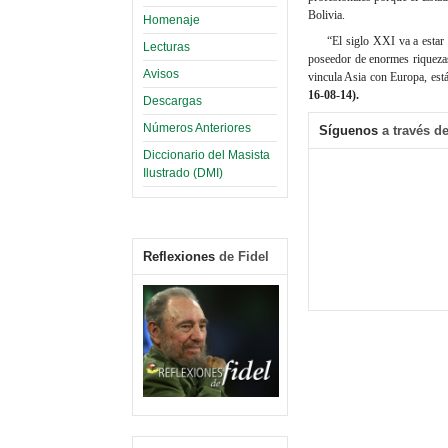
Bolivia.
Homenaje
“El siglo XXI va a estar
Lecturas
poseedor de enormes riquezas 
Avisos
vincula Asia con Europa, está
16-08-14).
Descargas
Números Anteriores
Síguenos
a través de
Diccionario del Masista
Ilustrado (DMI)
Reflexiones
de Fidel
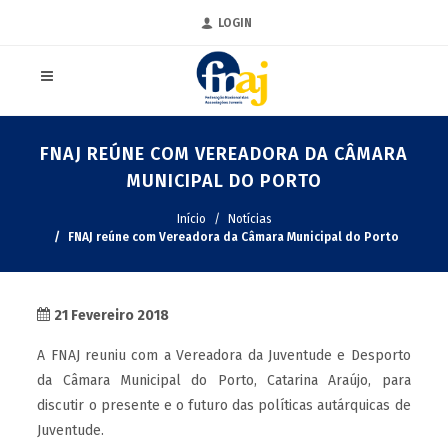
LOGIN
FNAJ REÚNE COM VEREADORA DA CÂMARA
MUNICIPAL DO PORTO
Início
Notícias
FNAJ reúne com Vereadora da Câmara Municipal do Porto
21 Fevereiro 2018
A FNAJ reuniu com a Vereadora da Juventude e Desporto
da Câmara Municipal do Porto, Catarina Araújo, para
discutir o presente e o futuro das políticas autárquicas de
Juventude.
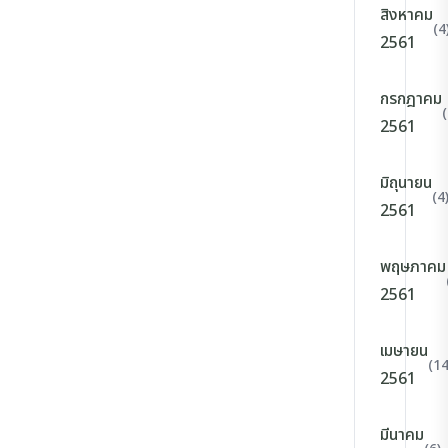
สิงหาคม
(4
2561
กรกฎาคม
(
2561
มิถุนายน
(4
2561
พฤษภาคม
2561
เมษายน
(14
2561
มีนาคม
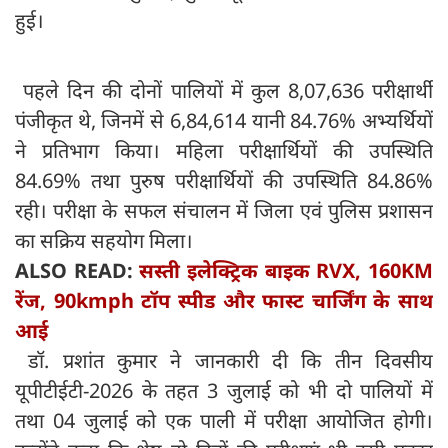
हुई।
पहले दिन की दोनों पालियों में कुल 8,07,636 परीक्षार्थी
पंजीकृत थे, जिनमें से 6,84,614 यानी 84.76% अभ्यर्थियों
ने प्रतिभाग किया। महिला परीक्षार्थियों की उपस्थिति
84.69% तथा पुरुष परीक्षार्थियों की उपस्थिति 84.86%
रही। परीक्षा के सफल संचालन में जिला एवं पुलिस प्रशासन
का सक्रिय सहयोग मिला।
ALSO READ:
सस्ती इलेक्ट्रिक बाइक RVX, 160KM
रेंज, 90kmph टॉप स्पीड और फास्ट चार्जिंग के साथ
आई
डॉ. प्रशांत कुमार ने जानकारी दी कि तीन दिवसीय
यूपीटीईटी-2026 के तहत 3 जुलाई को भी दो पालियों में
तथा 04 जुलाई को एक पाली में परीक्षा आयोजित होगी।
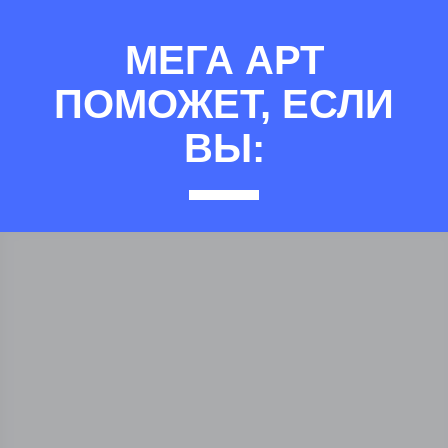
МЕГА АРТ
ПОМОЖЕТ, ЕСЛИ
ВЫ:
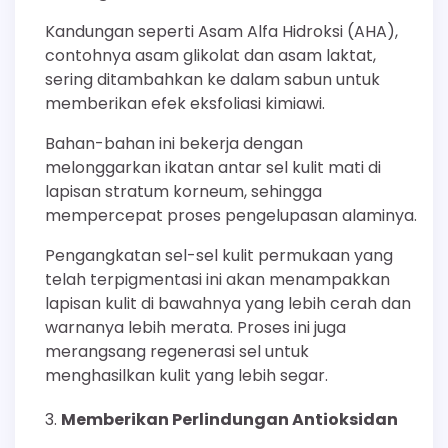
Kandungan seperti Asam Alfa Hidroksi (AHA),
contohnya asam glikolat dan asam laktat,
sering ditambahkan ke dalam sabun untuk
memberikan efek eksfoliasi kimiawi.
Bahan-bahan ini bekerja dengan
melonggarkan ikatan antar sel kulit mati di
lapisan stratum korneum, sehingga
mempercepat proses pengelupasan alaminya.
Pengangkatan sel-sel kulit permukaan yang
telah terpigmentasi ini akan menampakkan
lapisan kulit di bawahnya yang lebih cerah dan
warnanya lebih merata. Proses ini juga
merangsang regenerasi sel untuk
menghasilkan kulit yang lebih segar.
Memberikan Perlindungan Antioksidan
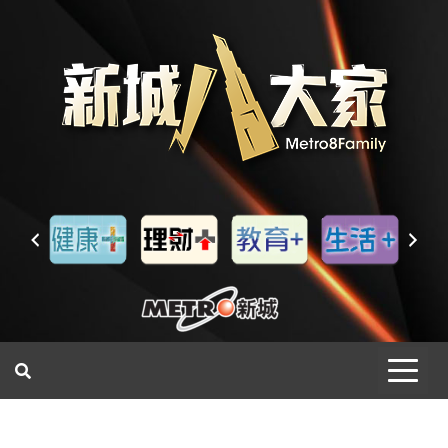
一網睇盡 八家大成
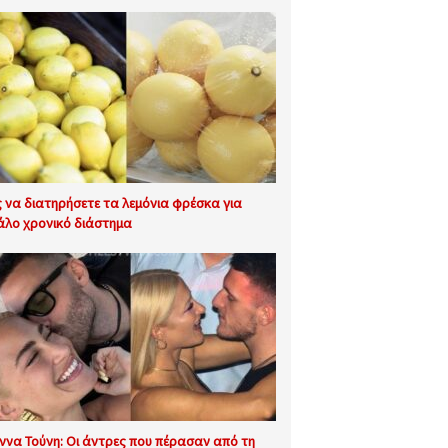
 να διατηρήσετε τα λεμόνια φρέσκα για
άλο χρονικό διάστημα
ννα Τούνη: Οι άντρες που πέρασαν από τη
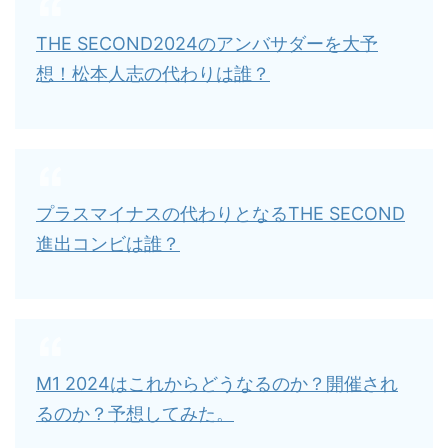
THE SECOND2024のアンバサダーを大予
想！松本人志の代わりは誰？
プラスマイナスの代わりとなるTHE SECOND
進出コンビは誰？
M1 2024はこれからどうなるのか？開催され
るのか？予想してみた。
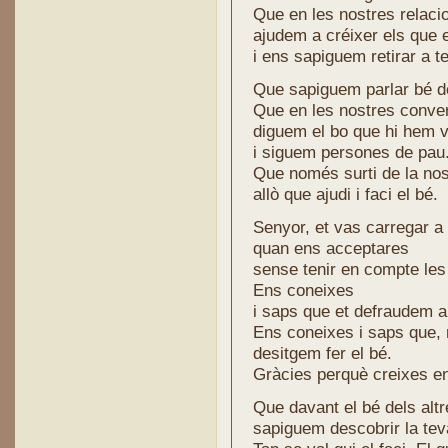
Que en les nostres relacio
ajudem a créixer els que 
i ens sapiguem retirar a 
Que sapiguem parlar bé de
Que en les nostres conve
diguem el bo que hi hem v
i siguem persones de pau
Que només surti de la no
allò que ajudi i faci el bé.
Senyor, et vas carregar a 
quan ens acceptares
sense tenir en compte les 
Ens coneixes
i saps que et defraudem a 
Ens coneixes i saps que, 
desitgem fer el bé.
Gràcies perquè creixes en
Que davant el bé dels altr
sapiguem descobrir la tev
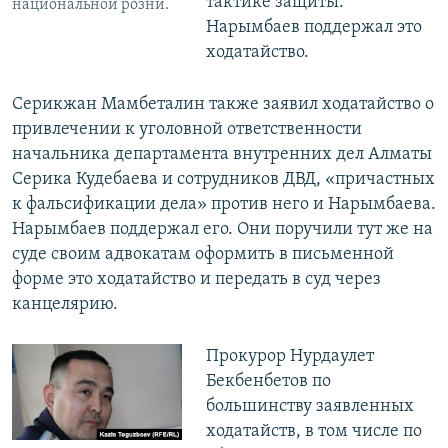
тактике защиты.
национальной розни.
Нарымбаев поддержал это
ходатайство.
Серикжан Мамбеталин также заявил ходатайство о
привлечении к уголовной ответственности
начальника департамента внутренних дел Алматы
Серика Кудебаева и сотрудников ДВД, «причастных
к фальсификации дела» против него и Нарымбаева.
Нарымбаев поддержал его. Они поручили тут же на
суде своим адвокатам оформить в письменной
форме это ходатайство и передать в суд через
канцелярию.
Прокурор Нурдаулет
Бекбенбетов по
большинству заявленных
ходатайств, в том числе по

════════

TRY IT —
For this exercise, set down the lines in the entries above from the one with "यूपीटीईटी-2026 के तहत" through the one with "lapisan stratum korneum, sehingga" exactly as written, without any pictures.

EXERCISE SOLUTION —
यूपीटीईटी-2026 के तहत 3 जुलाई को भी दो पालियों में
तथा 04 जुलाई को एक पाली में परीक्षा आयोजित होगी।
МЕГА АРТ
ПОМОЖЕТ, ЕСЛИ
ВЫ:
Kandungan seperti Asam Alfa Hidroksi (AHA),
contohnya asam glikolat dan asam laktat,
sering ditambahkan ke dalam sabun untuk
memberikan efek eksfoliasi kimiawi.
Bahan-bahan ini bekerja dengan
melonggarkan ikatan antar sel kulit mati di
lapisan stratum korneum, sehingga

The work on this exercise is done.